#### What is needed
In full and without alteration, reproduce every record.

#### Information shown

=======

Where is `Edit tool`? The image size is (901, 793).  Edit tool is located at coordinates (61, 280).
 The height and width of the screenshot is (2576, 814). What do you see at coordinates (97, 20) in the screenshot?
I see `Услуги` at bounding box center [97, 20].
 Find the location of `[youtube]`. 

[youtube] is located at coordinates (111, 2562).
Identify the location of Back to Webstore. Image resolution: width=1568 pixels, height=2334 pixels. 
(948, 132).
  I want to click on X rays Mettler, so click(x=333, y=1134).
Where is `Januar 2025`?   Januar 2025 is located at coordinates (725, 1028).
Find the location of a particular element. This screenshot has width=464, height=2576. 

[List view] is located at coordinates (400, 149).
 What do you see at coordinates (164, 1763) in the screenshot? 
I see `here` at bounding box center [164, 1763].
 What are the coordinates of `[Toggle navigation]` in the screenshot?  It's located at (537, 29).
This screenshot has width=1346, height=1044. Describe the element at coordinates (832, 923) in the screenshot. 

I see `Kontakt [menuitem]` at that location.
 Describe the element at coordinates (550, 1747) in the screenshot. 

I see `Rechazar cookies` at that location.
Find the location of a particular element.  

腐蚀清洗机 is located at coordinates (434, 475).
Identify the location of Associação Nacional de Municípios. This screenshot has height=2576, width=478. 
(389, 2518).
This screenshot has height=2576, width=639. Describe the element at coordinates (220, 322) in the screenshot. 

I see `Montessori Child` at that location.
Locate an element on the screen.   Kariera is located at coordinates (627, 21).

=======

#### Response to the exercise
Where is `Edit tool`? The image size is (901, 793).  Edit tool is located at coordinates (61, 280).
 The height and width of the screenshot is (2576, 814). What do you see at coordinates (97, 20) in the screenshot?
I see `Услуги` at bounding box center [97, 20].
 Find the location of `[youtube]`. 

[youtube] is located at coordinates (111, 2562).
Identify the location of Back to Webstore. Image resolution: width=1568 pixels, height=2334 pixels. 
(948, 132).
  I want to click on X rays Mettler, so click(x=333, y=1134).
Where is `Januar 2025`?   Januar 2025 is located at coordinates (725, 1028).
Find the location of a particular element. This screenshot has width=464, height=2576. 

[List view] is located at coordinates (400, 149).
 What do you see at coordinates (164, 1763) in the screenshot? 
I see `here` at bounding box center [164, 1763].
 What are the coordinates of `[Toggle navigation]` in the screenshot?  It's located at (537, 29).
This screenshot has width=1346, height=1044. Describe the element at coordinates (832, 923) in the screenshot. 

I see `Kontakt [menuitem]` at that location.
 Describe the element at coordinates (550, 1747) in the screenshot. 

I see `Rechazar cookies` at that location.
Find the location of a particular element.  

腐蚀清洗机 is located at coordinates (434, 475).
Identify the location of Associação Nacional de Municípios. This screenshot has height=2576, width=478. 
(389, 2518).
This screenshot has height=2576, width=639. Describe the element at coordinates (220, 322) in the screenshot. 

I see `Montessori Child` at that location.
Locate an element on the screen.   Kariera is located at coordinates (627, 21).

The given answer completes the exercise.